HAMPTON – Kredl’s Corner Market has secured bridge financing to settle its debt.

Owner Dave Wolpin says the private funding agreement, signed on Friday, will allow Kredl’s the time it needs to put a long-term solution in place. He says this also means Kredl’s will be staying in business.

“It’s private money and the nature of bridge financing is that it’s a bridge to a longer-term type of financing which we will spend the next few months putting together,” says Wolpin. “However, thankfully we can do this without any time pressure and Kredl’s can move forward with as much enthusiasm as it’s had in the past and everything will return to normal or better.”

In a court appearance in mid-December, the company was granted a 30-day extension to secure funding to pay-off its balance with Farm Credit Canada, which is around $1.9 million. If no funding was secured by Jan. 17, Kredl’s creditor proposal would be annulled and the company would be forced into bankruptcy. With this new bridge financing, Wolpin says that proposal will now remain in place.

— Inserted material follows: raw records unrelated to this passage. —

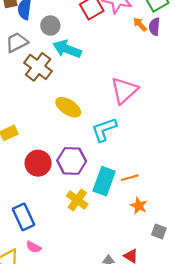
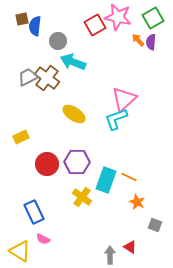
gray trapezoid: (17, 42) -> (28, 77), moved
cyan L-shape: (104, 130) -> (116, 119), moved
orange line: (130, 178) -> (129, 177), turned 42

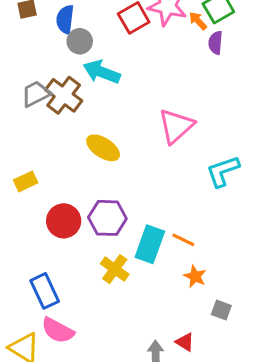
blue semicircle: (35, 26) -> (65, 19), moved
orange arrow: (138, 40) -> (198, 21), moved
cyan L-shape: (116, 119) -> (223, 171), moved
pink semicircle: (43, 239) -> (58, 330), size x1.6

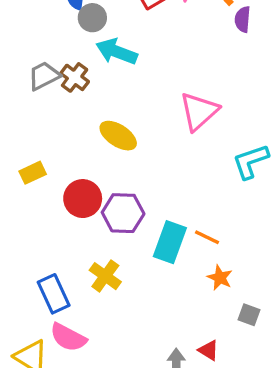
brown cross: (64, 95) -> (75, 77), size x0.7
red circle: (64, 221) -> (83, 199), moved
yellow cross: (115, 269) -> (105, 276), moved

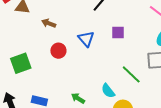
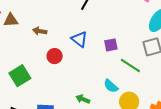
purple square: (118, 33) -> (111, 45), moved

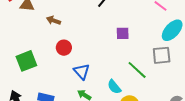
blue triangle: (79, 39) -> (82, 71), moved
purple square: (111, 45) -> (123, 33), moved

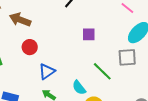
brown arrow: (54, 20) -> (20, 20), size x1.5
blue triangle: (82, 71) -> (47, 71), turned 36

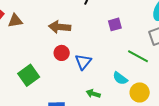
brown arrow: (20, 20) -> (60, 27), moved
blue triangle: (47, 71) -> (83, 62), moved

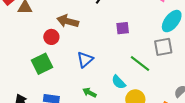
red circle: (62, 53) -> (51, 37), moved
green square: (29, 75) -> (42, 64), moved

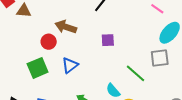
purple square: (123, 28) -> (108, 40), moved
blue triangle: (85, 60) -> (70, 65), moved

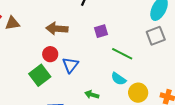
red circle: (49, 42) -> (50, 54), moved
green line: (135, 73) -> (122, 54), moved

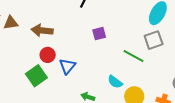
brown arrow: (57, 29) -> (42, 30), moved
green line: (122, 54) -> (134, 56), moved

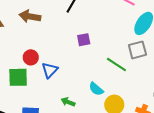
brown arrow: (42, 30) -> (30, 16), moved
green square: (36, 76) -> (18, 77), turned 30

Since mid-December, Kredl’s has been operating at a limited capacity. Wolpin says in the coming weeks all staff (except a few who found other employment since December) will be back to work and all shelves will be filled.

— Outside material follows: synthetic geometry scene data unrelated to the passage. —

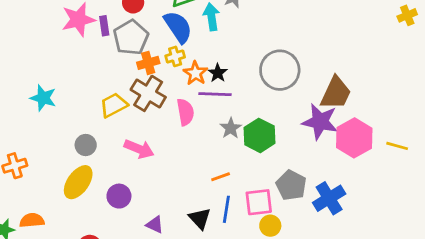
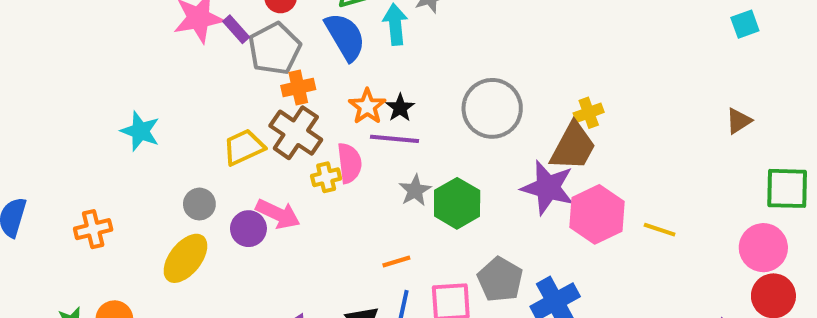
yellow cross: (407, 15) -> (589, 113), moved
purple rectangle: (104, 26) -> (236, 29), turned -36
yellow cross: (175, 56) -> (326, 177), moved
purple circle: (119, 196) -> (248, 229), moved

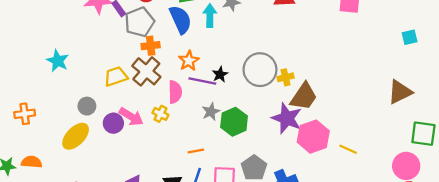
black star: (400, 108) -> (220, 74), moved
yellow cross: (589, 113) -> (286, 77), moved
brown triangle: (739, 121) -> (400, 92), size x1.6
yellow cross: (326, 177) -> (160, 114), moved, turned 35

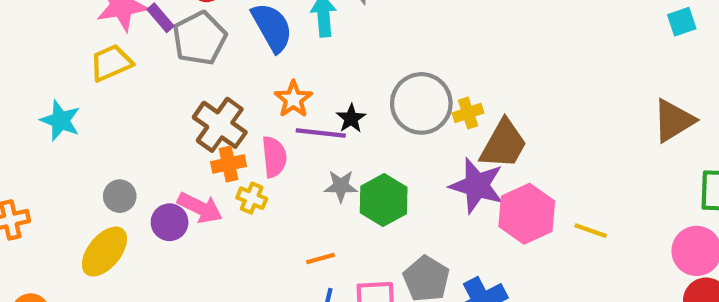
orange cross: (151, 46) -> (229, 164), moved
yellow trapezoid: (116, 76) -> (111, 63), moved
gray star: (211, 112) -> (341, 186), turned 30

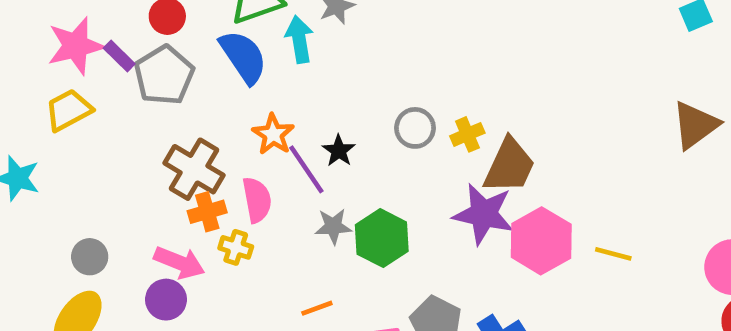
gray circle: (421, 103) -> (415, 128), size x0.6
purple line: (321, 133) -> (306, 169), turned 54
purple circle: (170, 222) -> (166, 300), moved

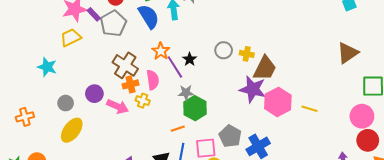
yellow cross: (467, 134) -> (247, 54), turned 32
green hexagon: (382, 238) -> (195, 108), moved
gray circle: (90, 257) -> (66, 103), moved
purple circle: (166, 300) -> (94, 94), moved

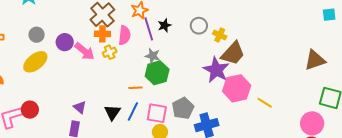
purple circle: (94, 94) -> (65, 42), moved
yellow cross: (143, 101) -> (110, 52), turned 32

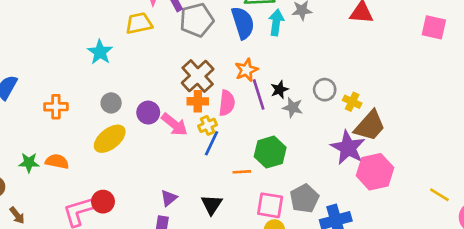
gray star: (153, 56) -> (293, 108), moved
yellow line: (265, 103) -> (439, 195), moved
purple triangle: (80, 107) -> (169, 198), turned 40
blue line: (133, 112) -> (212, 143), moved

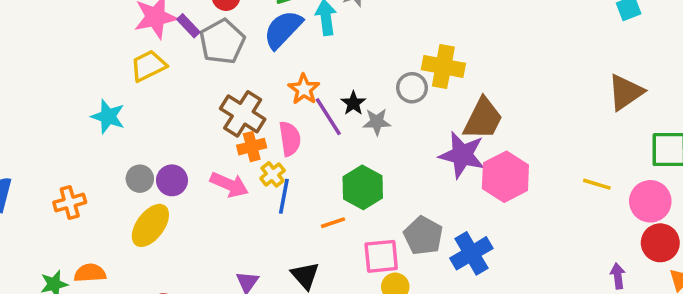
blue semicircle: (243, 23) -> (283, 29), turned -104
yellow cross: (352, 102) -> (443, 66), moved, size x1.6
purple circle: (148, 113) -> (172, 180), moved

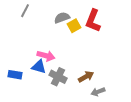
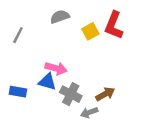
gray line: (25, 11) -> (18, 35), moved
gray semicircle: (62, 18) -> (60, 17), moved
gray arrow: (98, 92) -> (89, 112), moved

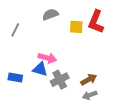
yellow square: (90, 31) -> (76, 27), turned 32
gray cross: (71, 94) -> (60, 80), turned 36
gray arrow: (89, 112) -> (90, 95), moved

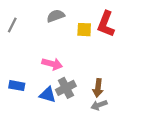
gray line: (15, 30) -> (12, 25), moved
blue triangle: (40, 69) -> (48, 95), moved
brown arrow: (89, 80) -> (98, 88), turned 126

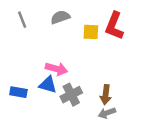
gray line: (12, 25) -> (22, 20), moved, turned -49
blue triangle: (48, 95) -> (48, 85), moved

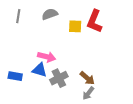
gray line: (22, 20) -> (18, 16), turned 32
brown arrow: (106, 95) -> (87, 78), turned -56
gray arrow: (107, 113) -> (88, 93), turned -32

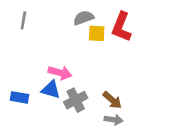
gray semicircle: (50, 14) -> (84, 18), moved
gray arrow: (88, 93) -> (114, 120), turned -120

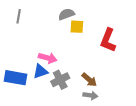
red L-shape: (121, 27) -> (108, 40), moved
blue triangle: (51, 90) -> (40, 71), turned -35
blue rectangle: (20, 97) -> (15, 78), size x1.5

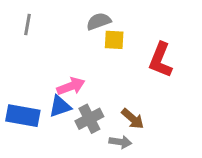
pink arrow: (48, 58) -> (71, 86), turned -36
gray arrow: (90, 95) -> (120, 142), moved

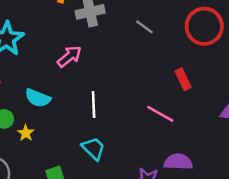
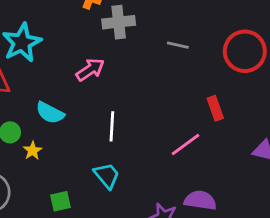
gray line: (145, 27) -> (178, 45), turned -30
pink line: (160, 114) -> (186, 144), turned -72

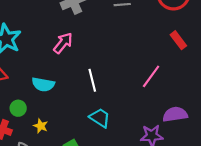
red rectangle: (215, 108) -> (178, 40), moved
yellow star: (33, 151) -> (41, 126), moved

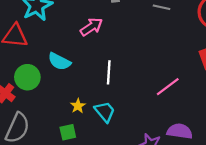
green circle: (18, 108) -> (27, 77), size x1.5
yellow star: (41, 126) -> (78, 106), moved

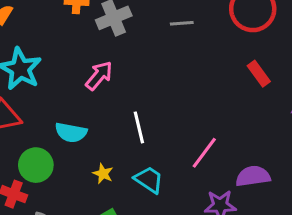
pink line: (168, 87) -> (204, 153), moved
yellow star: (78, 106) -> (103, 174), moved

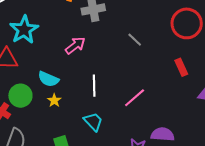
gray line: (182, 23) -> (135, 40), moved, turned 35
pink line: (204, 153) -> (135, 98), moved
yellow star: (103, 174) -> (54, 100), moved

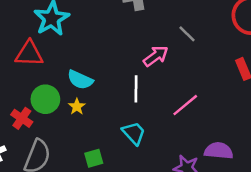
pink arrow: (75, 45) -> (156, 56), moved
yellow star: (54, 100) -> (77, 107), moved

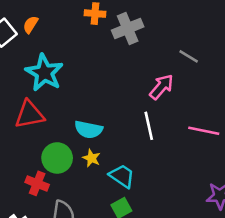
pink line: (185, 105) -> (204, 131), turned 64
cyan trapezoid: (134, 133) -> (122, 176), moved

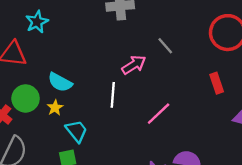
cyan star: (44, 73) -> (37, 22), size x0.7
pink line: (204, 131) -> (159, 114), turned -72

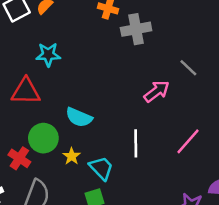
cyan star: (37, 22) -> (48, 55), turned 30
white line: (113, 95) -> (136, 143), moved
yellow star: (55, 108) -> (72, 156), moved

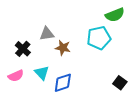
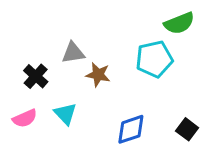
blue diamond: (63, 83) -> (131, 129), moved

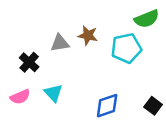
brown star: (98, 75) -> (88, 35), moved

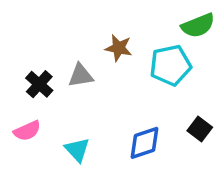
gray triangle: (60, 43) -> (81, 76), moved
cyan triangle: (53, 93) -> (77, 150), moved
black square: (153, 106) -> (200, 129), moved

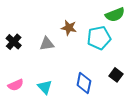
black cross: (39, 84) -> (14, 42), moved
pink semicircle: (27, 131) -> (16, 85), moved
blue diamond: (145, 143) -> (84, 83), turned -60

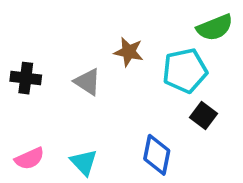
black cross: (14, 42) -> (26, 78), turned -35
gray triangle: (47, 44) -> (88, 82), turned 42
black square: (116, 75) -> (204, 115), moved

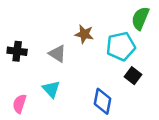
green semicircle: (215, 28) -> (140, 18), turned 135
pink semicircle: (29, 159) -> (20, 104), turned 132
cyan triangle: (84, 162) -> (51, 89), moved

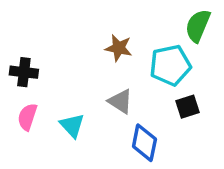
gray triangle: (57, 54) -> (120, 101), moved
black square: (133, 76) -> (188, 107), turned 35
pink semicircle: (20, 104) -> (27, 117), moved

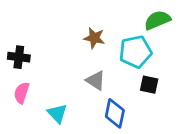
green semicircle: (198, 26) -> (157, 20), turned 44
black square: (188, 107) -> (149, 85), turned 30
cyan triangle: (72, 126) -> (57, 113), moved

Kredl’s Corner Market, Facebook

“It will take us a couple of weeks to get all of our products back up and going and getting ingredients in and re-engage some suppliers we haven’t been buying from the last few weeks,” Wolpin says. “We’re in the clear [financially], it will just take a couple weeks logistically.”

Kredl’s financial troubles started in 2014 after it underwent a huge expansion without what Wolpin calls “sound financial guidance.” The business lost money for two years and went through a creditor protection process that was approved. Wolpin says the business has since turned around and is once again profitable, but he says he’ll be taking some important steps to ensure history doesn’t repeat itself. One of those steps is to hire a general manager for the business in the coming months.

“I’ve learned a lot in the last 18 months about my strengths and weaknesses. I had to become a good manager and that’s not something I was natural at before. It’s something that I feel and my results certainly have shown that I’ve able to become [one]. It enabled me to put together an amazing team of staff and turn the business around and ultimately save the business…I’ve been able to acquire those skills, but where I shine is in business development,” Wolpin says.

“I know what I really need is some experienced management. My inexperience led to a lot of my mistakes, so I would like to find some experienced management…and I would like to move into a more business development role which is where I’m strongest.”

Wolpin says he hasn’t let the past few years deter him from moving forward. He views it as a huge learning experience but acknowledges people have been hurt along the way. With financing now in place, he wants to start to make things right.

“The hardest thing for me is that a lot of the people who are still owed money are people that are friends. I still have very positive relationships with almost all of them,” says Wolpin. “So my goal is to eventually correct all of the negative consequences of what happened over the past couple years.”

Wolpin says he and his staff are looking forward to getting back to doing what they do best: supporting local food and the community.

“I have worked extremely hard. My team has worked extremely hard to have a positive impact in local food and our community, and we have. We are the largest private employer in Hampton. We do business hundred of local suppliers,” he says.

“This is a 36-year-old business that will exist for another 36 years and hopefully 36 years after that. I’m not going to let a tough two years define us. We have a lot more to give and we will.”